Maintenant que nous connaissons la caverne, examinons plus en détail
ceux qui l'habitent et lui donnent la vie et le mouvement.
Sous le rapport des travaux divers qu'ils sont appelés à faire
les typographes se divisent en trois classes: les labeuriers,
c'est-à-dire ceux qui composent le plus habituellement les ouvrages de
longue haleine; les journalistes, spécialement employés
à la composition des nombreux journaux quotidiens, hebdomadaires ou
mensuels, et les tableautiers, qui exécutent les tableaux de
chemins de fer, de douane, de statistique, etc. En outre on compte quelques
ouvriers spéciaux pour la composition des ouvrages de
mathématiques, du plain-chant et de la musique. Mais , ces
catégories ne sont pas tellement fermées qu'un
labeurier ne devienne journaliste ou tableautier, et
réciproquement; aucun typographe n'est absolument parqué dans sa
spécialité. Dans la même imprimerie, on distingue outre le
prote, comme nous l'avons déjà dit, les metteurs en pages, les
paquetiers et les corrigeurs. Ces derniers sont à la
journée, ou plutôt à l'heure et font partie de la
conscience. Les gains sont, on le conçoit, inégaux suivant
les aptitudes et l'assiduité au travail. Les journalistes sont
les mieux rétribués.
Au point de vue des types et des caractères individuels, il est
impossible d'établir des divisions précises. Le typographe est un
être " ondoyant et divers, " essentiellement fantaisiste et
prime-sautier. Pourtant nous distinguerons les genres suivants. C'est d'abord
le gourgousseur, qui ne sait pas renfermer en lui-même ses
impressions et qui les exhale à tout propos en plaintes, en
récriminations, en doléances de toute sorte. De mémoire de
compositeur, personne n'a vu le gourgousseur satisfait. Son
caractère morose et grondeur fait le vide autour de lui mieux que ne le
ferait une machine pneumatique.
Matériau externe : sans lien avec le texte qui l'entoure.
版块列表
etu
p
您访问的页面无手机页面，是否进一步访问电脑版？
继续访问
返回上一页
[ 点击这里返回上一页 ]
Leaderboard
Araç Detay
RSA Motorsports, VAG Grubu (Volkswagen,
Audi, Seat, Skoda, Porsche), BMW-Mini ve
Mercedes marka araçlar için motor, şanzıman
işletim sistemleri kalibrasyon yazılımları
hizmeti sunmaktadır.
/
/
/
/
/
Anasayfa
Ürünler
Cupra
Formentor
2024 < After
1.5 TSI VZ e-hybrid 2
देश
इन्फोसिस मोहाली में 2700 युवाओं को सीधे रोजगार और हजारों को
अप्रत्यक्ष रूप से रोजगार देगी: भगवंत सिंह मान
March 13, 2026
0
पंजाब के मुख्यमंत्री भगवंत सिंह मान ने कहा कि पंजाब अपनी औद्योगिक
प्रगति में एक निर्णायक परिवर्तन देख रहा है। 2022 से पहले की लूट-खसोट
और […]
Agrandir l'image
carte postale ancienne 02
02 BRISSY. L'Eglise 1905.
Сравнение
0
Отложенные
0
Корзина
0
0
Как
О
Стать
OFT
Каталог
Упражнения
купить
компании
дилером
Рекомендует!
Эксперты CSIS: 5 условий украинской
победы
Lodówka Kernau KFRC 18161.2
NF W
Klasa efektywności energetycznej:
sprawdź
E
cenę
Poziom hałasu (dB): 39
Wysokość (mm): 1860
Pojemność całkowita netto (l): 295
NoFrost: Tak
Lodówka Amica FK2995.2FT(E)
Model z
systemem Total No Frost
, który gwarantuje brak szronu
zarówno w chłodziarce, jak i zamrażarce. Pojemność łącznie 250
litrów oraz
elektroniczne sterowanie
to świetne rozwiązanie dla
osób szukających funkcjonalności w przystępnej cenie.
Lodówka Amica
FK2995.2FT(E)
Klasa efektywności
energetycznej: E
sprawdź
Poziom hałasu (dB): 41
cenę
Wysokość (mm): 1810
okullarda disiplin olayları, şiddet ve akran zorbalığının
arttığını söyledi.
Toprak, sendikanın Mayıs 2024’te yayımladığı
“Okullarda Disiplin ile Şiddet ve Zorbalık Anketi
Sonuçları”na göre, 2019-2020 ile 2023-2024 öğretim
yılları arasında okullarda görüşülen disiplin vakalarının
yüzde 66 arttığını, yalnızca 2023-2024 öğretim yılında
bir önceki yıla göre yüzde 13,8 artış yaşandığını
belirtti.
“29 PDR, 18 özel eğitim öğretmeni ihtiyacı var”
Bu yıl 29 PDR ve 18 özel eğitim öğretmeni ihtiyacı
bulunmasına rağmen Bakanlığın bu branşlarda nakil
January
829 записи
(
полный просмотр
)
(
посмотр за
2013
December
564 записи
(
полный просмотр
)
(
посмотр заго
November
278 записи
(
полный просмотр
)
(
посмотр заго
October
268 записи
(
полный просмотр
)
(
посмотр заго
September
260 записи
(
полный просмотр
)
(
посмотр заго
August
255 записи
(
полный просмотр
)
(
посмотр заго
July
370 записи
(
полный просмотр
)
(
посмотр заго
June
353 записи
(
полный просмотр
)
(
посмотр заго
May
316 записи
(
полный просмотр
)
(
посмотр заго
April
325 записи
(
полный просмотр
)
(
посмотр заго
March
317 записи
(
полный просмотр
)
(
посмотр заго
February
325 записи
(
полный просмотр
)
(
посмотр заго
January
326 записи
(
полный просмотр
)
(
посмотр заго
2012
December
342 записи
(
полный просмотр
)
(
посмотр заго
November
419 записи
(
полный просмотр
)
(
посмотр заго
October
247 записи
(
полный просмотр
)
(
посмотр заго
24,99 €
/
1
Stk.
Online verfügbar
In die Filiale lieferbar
Le gourgousseur est presque toujours en
même temps chevrotin, c'est-à-dire facilement irascible. Le
fricoteur, lui est une véritable plaie pour l'atelier. On
l'appelle encore pilleur de boîtes. Le premier arrivé
à l'atelier, il passe rapidement en revue les casses des camarades qui
travaillent sur le même caractère que le sien et
prélève un impôt sur chacun. Dans sa conscience, il ne
considère pas cela comme un vol et pourtant c'en est un
véritable, puisqu'il s'empare du résultat du travail de ses
confrères. Comme tous les coquins, le fricoteur est doué
d'une certaine audace; il a le verbe haut, cherche à intimider ses
victimes et joint souvent à ses défauts celui d'être
gourgousseur. Le typographe casanier est moins rare qu'on ne pourrait le
supposer. Il se reconnaît à des signes particuliers: " Dès
qu'il est depuis quelque temps dans un atelier et qu'il en connaît les us
et coutumes, il en fait dans son imagination la maison de retraite pour ses
vieux ans et se considère lui-même comme partie intégrante
du matériel; sa place est un modèle de propreté; le soin
méticuleux qu'il met à toujours garder la même position
devant sa casse fait que l'endroit où posent ses pieds en a pris
l'empreinte; chaque coin de l'atelier lui rappelle une histoire, une anecdote,
un souvenir. Son rang est aménagé avec un soin infini. Il a une
collection de choses sans nom et sans utilité pour d'autres que pour lui
et qui toutes lui sont chères. Il s'est créé des amis; il
tient à ses relations; le patron n'a pas de plus chaud défenseur
que lui. Si par malheur il est forcé de sortir de cette maison qu'il
regardait comme la sienne, de quitter cette place où il a passé
tant de longues heures, d'abandonner à des inconnus ces casses qu'il
soignait avec tant d'amour, il ramasse tristement son saint-jean et s'en
va en essayant de faire croire à une indifférence qui est bien
loin de son coeur[3]. "
Un caractère commun à la grande majorité des typographes,
c'est l'amour du progrès et des idées nouvelles. En tout et
partout le compositeur est pour le progrès. " Il a été,
dit M. Jules Ladimir, de toutes les religions nouvelles qui ont essayé
de reconquérir notre foi lasse de tout même de sa pauvre soeur,
l'espérance. On l'a vu successivement saint-simonien,
fouriériste, châteliste, etc. " On doit se souvenir que ce sont
des typographes qui ont commencé la révolution de 1830. Leurs
successeurs appartiennent presque tous à l'opinion républicaine,
et la nuance des journaux auxquels ils sont employés ne déteint
que très peu sur eux.
L'ouvrier compositeur se croit, en général, apte à tout;
mais, parmi les carrières qui lui offrent le plus d'attrait, il faut
ranger en première ligne la carrière théâtrale.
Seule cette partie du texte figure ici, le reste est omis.